Advanced Pressurized Water Reactors (APWRs) and Boiling Water Reactors (BWRs) employ a suppression pool as a heat sink to prevent containment overpressure. Steam can be discharged into the pool through multi-hole spargers or blowdown pipes in both normal and accident conditions. Direct Contact Condensation (DCC) creates sources of momentum and heat. The competition between these two sources determines the development of thermal stratification or mixing of the pool. Thermal stratification is of safety concern as it reduces the cooling capability compared to a completely mixed pool condition. In this work we develop a scaling approach to prediction of the thermal stratification in a water pool induced by steam injection through spargers.
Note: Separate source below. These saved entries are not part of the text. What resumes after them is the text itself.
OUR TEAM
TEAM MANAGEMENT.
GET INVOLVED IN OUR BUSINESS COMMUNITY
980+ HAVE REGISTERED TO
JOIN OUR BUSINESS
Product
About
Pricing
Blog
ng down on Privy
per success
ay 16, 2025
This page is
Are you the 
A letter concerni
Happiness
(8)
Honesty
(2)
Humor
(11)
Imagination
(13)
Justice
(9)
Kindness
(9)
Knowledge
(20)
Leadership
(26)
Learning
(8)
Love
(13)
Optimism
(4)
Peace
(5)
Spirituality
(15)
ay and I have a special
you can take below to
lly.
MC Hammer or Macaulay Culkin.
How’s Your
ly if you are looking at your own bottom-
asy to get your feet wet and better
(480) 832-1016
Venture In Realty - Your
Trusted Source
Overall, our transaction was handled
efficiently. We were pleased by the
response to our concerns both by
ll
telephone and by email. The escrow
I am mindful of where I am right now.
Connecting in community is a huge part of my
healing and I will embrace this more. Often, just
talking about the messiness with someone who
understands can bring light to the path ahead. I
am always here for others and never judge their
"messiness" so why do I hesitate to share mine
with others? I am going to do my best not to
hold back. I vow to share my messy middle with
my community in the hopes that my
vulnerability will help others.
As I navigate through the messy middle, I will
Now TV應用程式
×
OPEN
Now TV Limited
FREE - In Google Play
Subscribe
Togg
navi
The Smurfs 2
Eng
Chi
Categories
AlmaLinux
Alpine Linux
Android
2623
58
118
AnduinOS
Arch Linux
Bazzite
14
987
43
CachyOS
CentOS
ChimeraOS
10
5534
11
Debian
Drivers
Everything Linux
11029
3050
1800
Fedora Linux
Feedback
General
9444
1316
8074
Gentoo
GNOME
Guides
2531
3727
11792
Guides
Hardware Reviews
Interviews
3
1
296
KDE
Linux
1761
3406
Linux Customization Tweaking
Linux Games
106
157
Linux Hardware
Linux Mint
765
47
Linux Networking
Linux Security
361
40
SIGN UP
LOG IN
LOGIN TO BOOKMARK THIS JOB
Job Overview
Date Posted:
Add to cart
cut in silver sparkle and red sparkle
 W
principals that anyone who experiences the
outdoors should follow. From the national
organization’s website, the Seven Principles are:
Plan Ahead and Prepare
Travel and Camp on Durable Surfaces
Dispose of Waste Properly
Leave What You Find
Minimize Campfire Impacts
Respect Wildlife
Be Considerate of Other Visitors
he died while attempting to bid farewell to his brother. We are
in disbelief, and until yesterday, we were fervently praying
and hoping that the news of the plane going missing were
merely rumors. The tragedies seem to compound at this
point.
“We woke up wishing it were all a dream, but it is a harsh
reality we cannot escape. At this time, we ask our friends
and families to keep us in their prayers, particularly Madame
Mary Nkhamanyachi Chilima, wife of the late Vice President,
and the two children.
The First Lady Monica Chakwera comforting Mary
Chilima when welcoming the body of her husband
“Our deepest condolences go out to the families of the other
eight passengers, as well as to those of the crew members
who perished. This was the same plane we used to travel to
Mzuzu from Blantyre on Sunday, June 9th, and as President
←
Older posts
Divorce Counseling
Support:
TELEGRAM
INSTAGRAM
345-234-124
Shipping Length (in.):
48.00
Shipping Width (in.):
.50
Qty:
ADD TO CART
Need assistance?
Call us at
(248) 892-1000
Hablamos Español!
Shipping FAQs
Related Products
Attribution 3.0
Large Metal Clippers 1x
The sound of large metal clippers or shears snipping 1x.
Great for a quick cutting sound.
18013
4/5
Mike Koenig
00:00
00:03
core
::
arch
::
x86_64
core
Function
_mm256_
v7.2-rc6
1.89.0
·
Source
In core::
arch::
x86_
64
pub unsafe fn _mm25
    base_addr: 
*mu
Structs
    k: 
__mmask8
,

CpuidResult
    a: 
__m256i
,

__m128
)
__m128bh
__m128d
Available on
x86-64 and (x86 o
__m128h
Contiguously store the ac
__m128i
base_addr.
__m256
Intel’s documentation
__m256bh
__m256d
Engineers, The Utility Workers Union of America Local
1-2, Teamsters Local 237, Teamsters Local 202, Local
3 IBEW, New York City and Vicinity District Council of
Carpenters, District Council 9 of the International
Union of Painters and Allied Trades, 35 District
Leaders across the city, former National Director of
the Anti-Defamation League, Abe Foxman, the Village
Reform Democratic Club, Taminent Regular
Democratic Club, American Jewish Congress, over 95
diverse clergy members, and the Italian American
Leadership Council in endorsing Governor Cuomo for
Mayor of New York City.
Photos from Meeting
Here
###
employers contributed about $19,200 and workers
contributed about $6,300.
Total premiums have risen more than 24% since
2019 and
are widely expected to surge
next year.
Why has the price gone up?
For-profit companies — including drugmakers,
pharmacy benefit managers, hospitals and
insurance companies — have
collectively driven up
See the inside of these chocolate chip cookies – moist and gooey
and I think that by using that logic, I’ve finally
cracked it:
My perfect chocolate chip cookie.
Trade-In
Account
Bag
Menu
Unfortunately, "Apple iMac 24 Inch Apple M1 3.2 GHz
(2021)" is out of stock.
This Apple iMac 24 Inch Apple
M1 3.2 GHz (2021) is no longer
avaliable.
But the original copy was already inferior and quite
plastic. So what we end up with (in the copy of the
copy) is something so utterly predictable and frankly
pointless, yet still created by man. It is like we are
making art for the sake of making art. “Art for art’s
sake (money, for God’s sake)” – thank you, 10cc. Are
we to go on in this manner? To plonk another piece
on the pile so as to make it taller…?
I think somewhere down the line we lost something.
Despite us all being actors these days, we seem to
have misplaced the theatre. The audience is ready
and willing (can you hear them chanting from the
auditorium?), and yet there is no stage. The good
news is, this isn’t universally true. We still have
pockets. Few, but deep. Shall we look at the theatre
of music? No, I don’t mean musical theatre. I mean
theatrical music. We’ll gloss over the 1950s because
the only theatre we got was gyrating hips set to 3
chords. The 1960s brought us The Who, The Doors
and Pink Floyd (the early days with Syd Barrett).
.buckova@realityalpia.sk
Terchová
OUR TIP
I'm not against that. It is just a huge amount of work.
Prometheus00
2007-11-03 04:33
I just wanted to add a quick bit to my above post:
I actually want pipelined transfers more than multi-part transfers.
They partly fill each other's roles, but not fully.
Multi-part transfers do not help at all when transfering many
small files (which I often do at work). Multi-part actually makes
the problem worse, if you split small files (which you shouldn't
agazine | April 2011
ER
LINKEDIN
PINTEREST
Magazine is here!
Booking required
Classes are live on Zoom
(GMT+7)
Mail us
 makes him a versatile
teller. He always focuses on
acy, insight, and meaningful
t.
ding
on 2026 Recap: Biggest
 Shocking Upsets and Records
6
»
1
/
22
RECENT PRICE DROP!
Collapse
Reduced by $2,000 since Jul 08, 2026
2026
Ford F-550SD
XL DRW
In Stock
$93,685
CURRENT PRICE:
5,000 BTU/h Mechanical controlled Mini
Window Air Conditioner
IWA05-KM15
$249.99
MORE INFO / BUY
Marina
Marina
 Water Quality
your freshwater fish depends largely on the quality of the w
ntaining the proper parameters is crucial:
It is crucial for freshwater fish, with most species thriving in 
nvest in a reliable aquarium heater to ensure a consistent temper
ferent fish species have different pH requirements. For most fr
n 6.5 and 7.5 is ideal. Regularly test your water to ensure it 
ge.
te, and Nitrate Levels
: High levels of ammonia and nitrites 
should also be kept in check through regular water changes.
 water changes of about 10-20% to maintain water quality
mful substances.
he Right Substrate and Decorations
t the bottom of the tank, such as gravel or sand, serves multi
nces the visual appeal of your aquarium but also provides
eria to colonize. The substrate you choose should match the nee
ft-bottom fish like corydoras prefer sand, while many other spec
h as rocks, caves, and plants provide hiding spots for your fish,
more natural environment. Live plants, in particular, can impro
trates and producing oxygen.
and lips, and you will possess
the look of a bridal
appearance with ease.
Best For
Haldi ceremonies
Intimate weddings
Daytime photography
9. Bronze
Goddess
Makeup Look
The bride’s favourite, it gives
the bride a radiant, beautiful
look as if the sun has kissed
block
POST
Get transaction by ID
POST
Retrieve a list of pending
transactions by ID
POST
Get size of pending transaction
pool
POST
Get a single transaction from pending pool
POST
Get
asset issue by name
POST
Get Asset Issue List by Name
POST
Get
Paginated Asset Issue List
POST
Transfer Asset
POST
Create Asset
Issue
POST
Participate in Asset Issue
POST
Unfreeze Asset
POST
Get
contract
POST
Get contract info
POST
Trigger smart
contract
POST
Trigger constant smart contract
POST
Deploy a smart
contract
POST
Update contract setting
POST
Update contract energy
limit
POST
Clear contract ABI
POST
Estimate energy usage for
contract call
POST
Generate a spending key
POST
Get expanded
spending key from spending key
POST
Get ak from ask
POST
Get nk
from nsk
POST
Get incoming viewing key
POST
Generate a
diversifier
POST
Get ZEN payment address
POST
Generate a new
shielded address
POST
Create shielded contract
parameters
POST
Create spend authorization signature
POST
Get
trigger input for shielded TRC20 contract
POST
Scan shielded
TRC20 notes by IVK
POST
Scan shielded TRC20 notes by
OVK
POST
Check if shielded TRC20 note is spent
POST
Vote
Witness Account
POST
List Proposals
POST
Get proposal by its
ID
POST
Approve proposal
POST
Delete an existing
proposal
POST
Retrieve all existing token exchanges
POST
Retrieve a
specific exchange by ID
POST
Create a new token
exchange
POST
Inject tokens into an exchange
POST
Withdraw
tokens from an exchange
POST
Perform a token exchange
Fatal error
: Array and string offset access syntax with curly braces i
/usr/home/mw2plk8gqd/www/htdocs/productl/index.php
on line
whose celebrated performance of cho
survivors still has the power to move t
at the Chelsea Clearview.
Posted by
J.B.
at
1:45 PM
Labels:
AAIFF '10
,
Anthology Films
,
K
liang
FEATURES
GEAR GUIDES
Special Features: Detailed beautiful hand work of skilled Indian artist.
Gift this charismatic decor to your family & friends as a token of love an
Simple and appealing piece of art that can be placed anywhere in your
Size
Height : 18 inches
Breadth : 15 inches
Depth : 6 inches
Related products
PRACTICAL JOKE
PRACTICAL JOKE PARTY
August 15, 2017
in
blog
Experimental data obtained from large-scale pool tests conducted in the PPOOLEX and PANDA facilities, as well as simulation results obtained using validated codes are used to develop the scaling. Two injection orientations, namely radial injection through multi-hole Sparger Head (SH) and vertical injection through Load Reduction Ring (LRR), are considered. We show that the erosion rate of the cold layer can be estimated using the Richardson number. In this work, scaling laws are proposed to estimate both the (i) transient erosion velocity and (ii) the stable position of the thermocline. These scaling laws are then implemented into a 1D model to simulate the thermal behavior of the pool during steam injection through the sparger.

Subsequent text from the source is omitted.